Mais est-il temps de penser à réduire le nombre de fuseaux horaires ? Et si nous vivions tous selon un seul et unique fuseau horaire universel, comme le font les pilotes par exemple (qui se basent sur le temps universel coordonné, ou UTC). Nous nous lèverions encore le matin, puis irions-nous coucher le soir, mais à l’échelle globale, le temps serait le même sur toutes les horloges. « Concernant la vie quotidienne, rien ne changerait réellement, hormis une chose : toutes les personnes à travers le monde entier liraient la même heure sur leurs montres et au même temps », a expliqué l’économiste Steve H. Hanke, de l’Université Johns Hopkins (USA).

Hanke n’est pas étranger aux idées radicales sur la manière dont nous gérons le temps à l’échelle mondiale. Avec l’astrophysicien Richard Conn Henry, également de l’Université Johns Hopkins, il propose un nouveau type de calendrier, qui reste exactement le même, année après année, et ce pour toujours. Selon ce calendrier, chaque Noël pour le reste du temps tomberait (par exemple) un dimanche.

Il en irait de même pour votre anniversaire : si vous êtes nés un jeudi, alors la date de votre anniversaire tomberait toujours sur un jeudi. Il faut savoir que le calendrier que nous utilisons aujourd’hui date d’il y a environ 400 ans et qu’il s’agit d’une itération conçue par le pape Grégoire en 1582, basée sur celle instituée par Jules César en 46 avant Jésus-Christ.

C’est en utilisant des modèles informatiques et des formules mathématiques que Henry et Henke ont mis au point l’idée du calendrier permanent, dans lequel chaque date spécifique de chaque mois tombe le même jour de la semaine, chaque année. Donc, le 1er juin pourrait toujours être un lundi, par exemple. Il n’y aurait pas non plus d’années bissextiles. Au lieu de cela, les mois de septembre, juin, mars et décembre auraient tous 31 jours, et le reste des mois auraient 30 jours. Cela fonctionne selon une formule mathématique précise : une tendance trimestrielle prévisible de 91 jours, composée de deux mois de 30 jours et un troisième mois de 31 jours. Et ainsi de suite.

« Notre plan offre un calendrier stable qui est absolument identique d’année en année et qui permet la planification permanente et rationnelle des activités annuelles, de l’école au travail », explique Henry. « Pensez à combien de temps et d’efforts sont consacrés chaque année à la refonte du calendrier de chaque organisation à travers le monde et il devient évident que notre calendrier rendrait la vie beaucoup plus simple et aurait des avantages notables », ajoute-t-il.

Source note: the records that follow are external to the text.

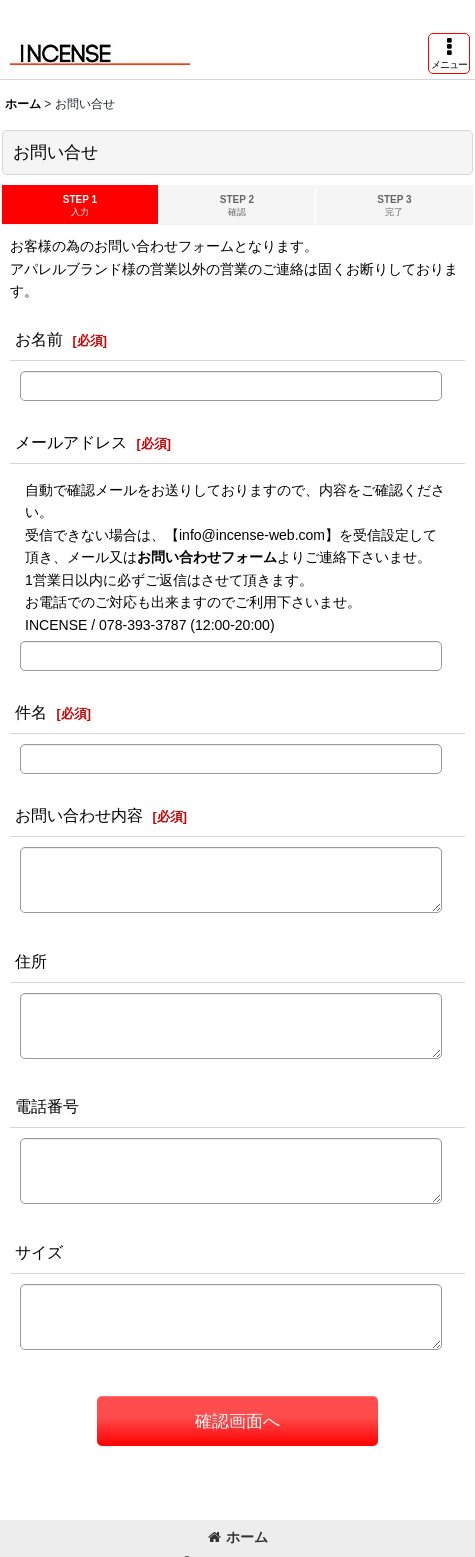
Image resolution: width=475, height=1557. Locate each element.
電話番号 (47, 1106)
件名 (31, 712)
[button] (449, 53)
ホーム (238, 1537)
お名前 (39, 339)
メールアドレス (71, 442)
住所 (31, 961)
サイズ (39, 1252)
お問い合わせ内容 (79, 815)
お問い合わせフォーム (207, 557)
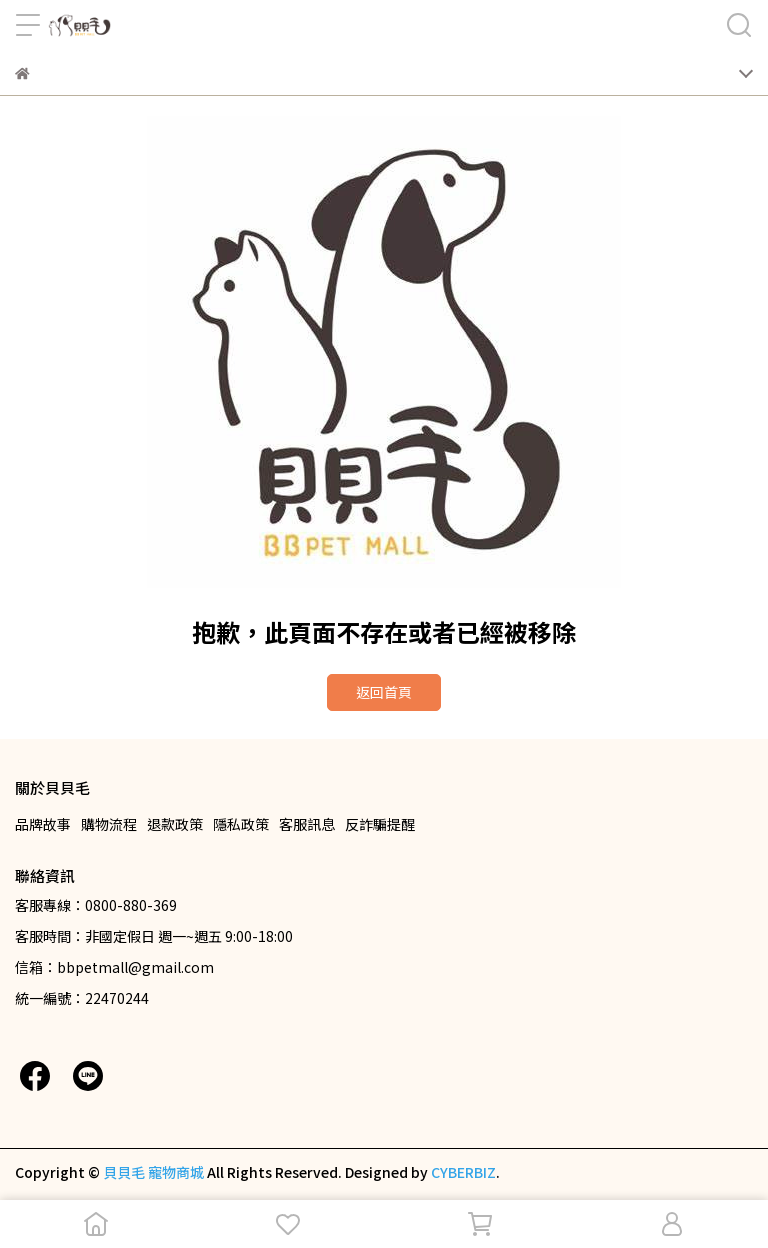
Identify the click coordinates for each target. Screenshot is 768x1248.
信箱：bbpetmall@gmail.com (114, 967)
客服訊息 (307, 824)
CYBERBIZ (463, 1172)
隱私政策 (241, 824)
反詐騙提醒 (380, 824)
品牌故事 (43, 824)
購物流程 (109, 824)
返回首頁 (384, 692)
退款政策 (175, 824)
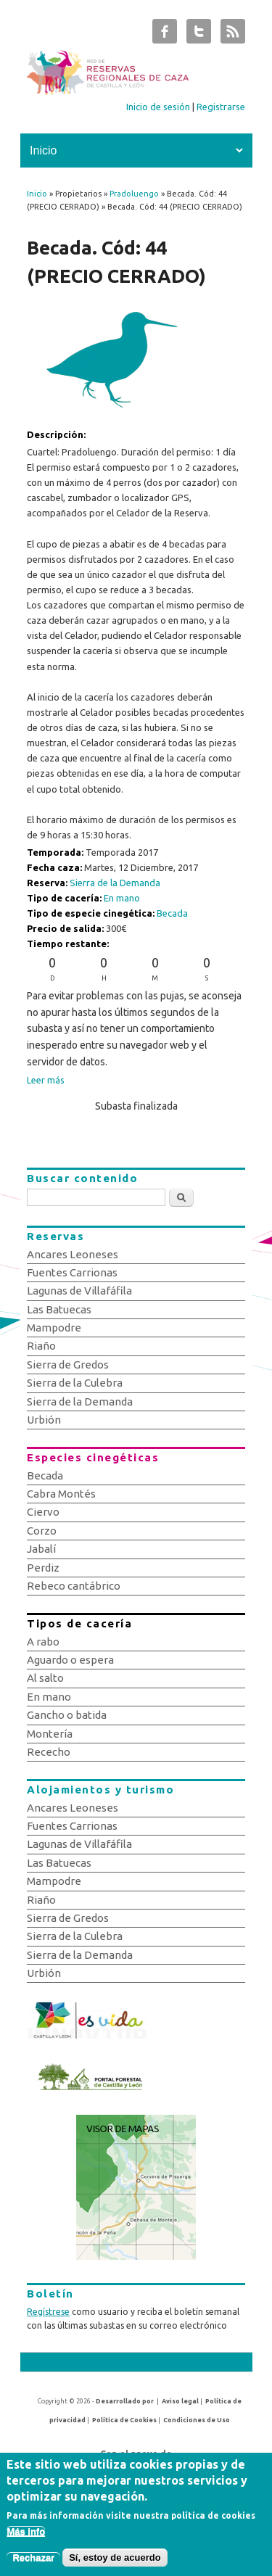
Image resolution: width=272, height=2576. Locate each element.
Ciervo (43, 1512)
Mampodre (54, 1327)
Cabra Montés (61, 1493)
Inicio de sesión (158, 107)
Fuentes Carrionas (72, 1272)
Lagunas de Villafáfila (79, 1290)
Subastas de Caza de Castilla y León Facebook (164, 35)
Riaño (41, 1345)
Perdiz (43, 1567)
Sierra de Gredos (68, 1364)
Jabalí (41, 1549)
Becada (172, 913)
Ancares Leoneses (72, 1254)
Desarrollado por (125, 2401)
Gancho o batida (67, 1715)
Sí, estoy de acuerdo (114, 2561)
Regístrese (48, 2311)
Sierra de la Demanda (115, 883)
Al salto (45, 1678)
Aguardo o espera (70, 1660)
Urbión (44, 1419)
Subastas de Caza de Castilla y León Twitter (198, 35)
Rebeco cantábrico (73, 1586)
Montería (50, 1733)
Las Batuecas (59, 1309)
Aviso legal (180, 2401)
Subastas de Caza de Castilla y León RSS (233, 35)
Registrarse (221, 107)
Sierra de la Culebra (75, 1382)
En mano (122, 898)
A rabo (43, 1641)
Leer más (46, 1080)
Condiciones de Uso (196, 2420)
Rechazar (33, 2561)
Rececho (48, 1752)
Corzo (42, 1530)
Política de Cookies (124, 2420)
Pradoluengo (134, 193)
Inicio (37, 193)
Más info (26, 2535)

L’équipe de scientifiques assure en effet qu’il existe un avantage économique sérieux à changer nos calendriers. « Notre calendrier simplifierait les calculs financiers et éliminerait ce que nous appelons le facteur « arnaque » », explique Hanke. « Afin de déterminer le montant des intérêts sur les hypothèques, les obligations, les contrats à terme, les taux, les swaps et autres, il est nécessaire de compter les jours. Notre calendrier actuel est plein d’anomalies qui ont conduit à l’établissement d’un large éventail de conventions visant à simplifier les calculs d’intérêts », ajoute-t-il.

Sources : Johns Hopkins University, CNN

Une réponse

  1. Gérard Lignier

    Il y a déjà eu des projets de changement de calendrier, mais ils se heurtent aux traditions culturelles. Il serait en réalité hasardeux d’entreprendre une telle réforme, trop uniforme. Notre calendrier a bien des défauts mais il est vivant, il bouge d’année en année. Certes la date de Pâques est mouvante et on lui a reproché autrefois de rallonger ou de raccourcir les trimestres scolaires quand des vacances scolaires étaient attachées à la date de Pâques. Il y a deux solutions à ce problème : soit attacher une fois pour toutes Pâques au dernier dimanche de mars ou au premier d’avril, soit baser les vacances de Pâques à la fin de mars, on parlerait alors de vacances de Printemps et non plus de vacances de Pâques.